Records for this exercise =>
──────

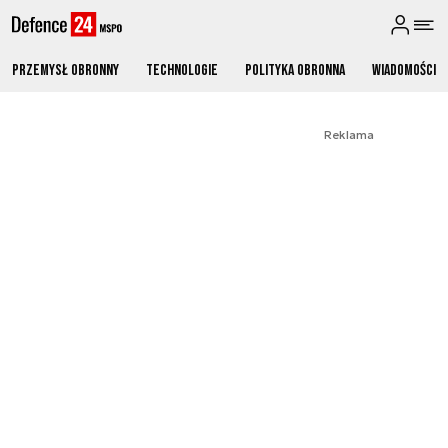
Przemysł obronny
Technologie
Polityka obronna
Wiadomości
Reklama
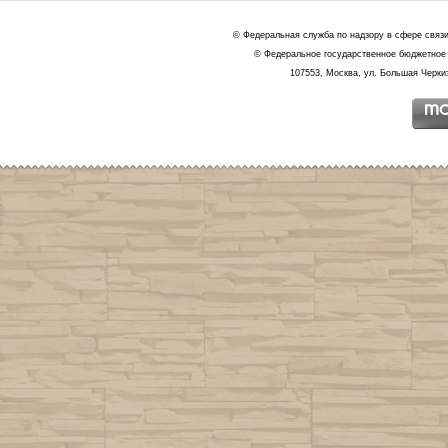
© Федеральная служба по надзору в сфере связ
© Федеральное государственное бюджетное 
107553, Москва, ул. Большая Черкиз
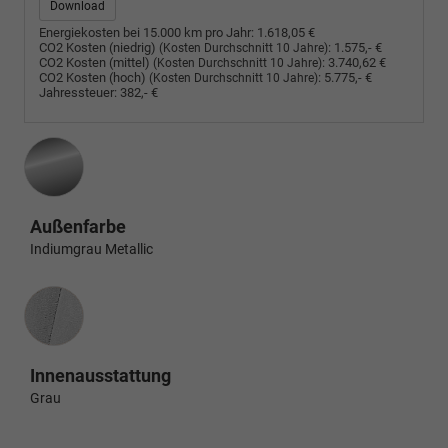
Download
Energiekosten bei 15.000 km pro Jahr:
1.618,05 €
CO2 Kosten (niedrig)
:
1.575,- €
(Kosten Durchschnitt 10 Jahre)
CO2 Kosten (mittel)
:
3.740,62 €
(Kosten Durchschnitt 10 Jahre)
CO2 Kosten (hoch)
:
5.775,- €
(Kosten Durchschnitt 10 Jahre)
Jahressteuer:
382,- €
Außenfarbe
Indiumgrau Metallic
Innenausstattung
Innenausstattung
Grau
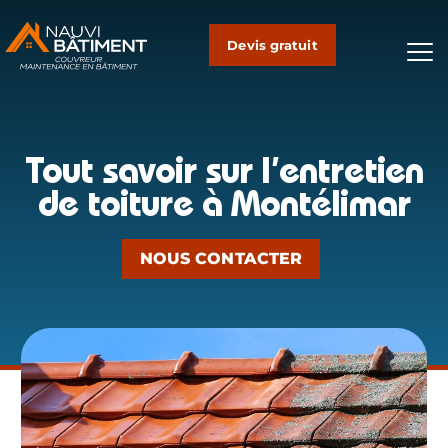
Devis gratuit
Not
Tout savoir sur l’entretien
de toiture à Montélimar
NOUS CONTACTER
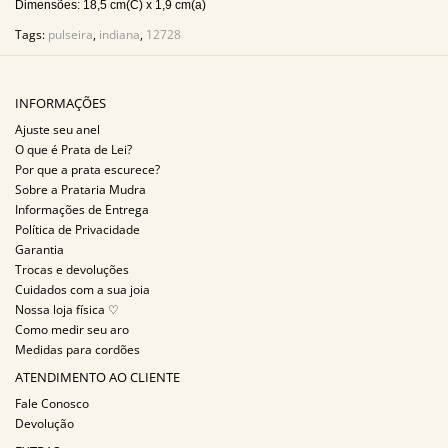
Dimensões: 18,5 cm(C) x 1,9 cm(a)
Tags:
pulseira
,
indiana
,
12728
INFORMAÇÕES
Ajuste seu anel
O que é Prata de Lei?
Por que a prata escurece?
Sobre a Prataria Mudra
Informações de Entrega
Política de Privacidade
Garantia
Trocas e devoluções
Cuidados com a sua joia
Nossa loja física ♡
Como medir seu aro
Medidas para cordões
ATENDIMENTO AO CLIENTE
Fale Conosco
Devolução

──────

Your assignment =>
Repeat the material exactly, without images.

Problem solution =>
Przemysł obronny
Technologie
Polityka obronna
Wiadomości
Reklama
© Федеральная служба по надзору в сфере связ
© Федеральное государственное бюджетное 
107553, Москва, ул. Большая Черкиз
Download
Energiekosten bei 15.000 km pro Jahr:
1.618,05 €
CO2 Kosten (niedrig)
:
1.575,- €
(Kosten Durchschnitt 10 Jahre)
CO2 Kosten (mittel)
:
3.740,62 €
(Kosten Durchschnitt 10 Jahre)
CO2 Kosten (hoch)
:
5.775,- €
(Kosten Durchschnitt 10 Jahre)
Jahressteuer:
382,- €
Außenfarbe
Indiumgrau Metallic
Innenausstattung
Innenausstattung
Grau
Devis gratuit
Not
Tout savoir sur l’entretien
de toiture à Montélimar
NOUS CONTACTER
Dimensões: 18,5 cm(C) x 1,9 cm(a)
Tags:
pulseira
,
indiana
,
12728
INFORMAÇÕES
Ajuste seu anel
O que é Prata de Lei?
Por que a prata escurece?
Sobre a Prataria Mudra
Informações de Entrega
Política de Privacidade
Garantia
Trocas e devoluções
Cuidados com a sua joia
Nossa loja física ♡
Como medir seu aro
Medidas para cordões
ATENDIMENTO AO CLIENTE
Fale Conosco
Devolução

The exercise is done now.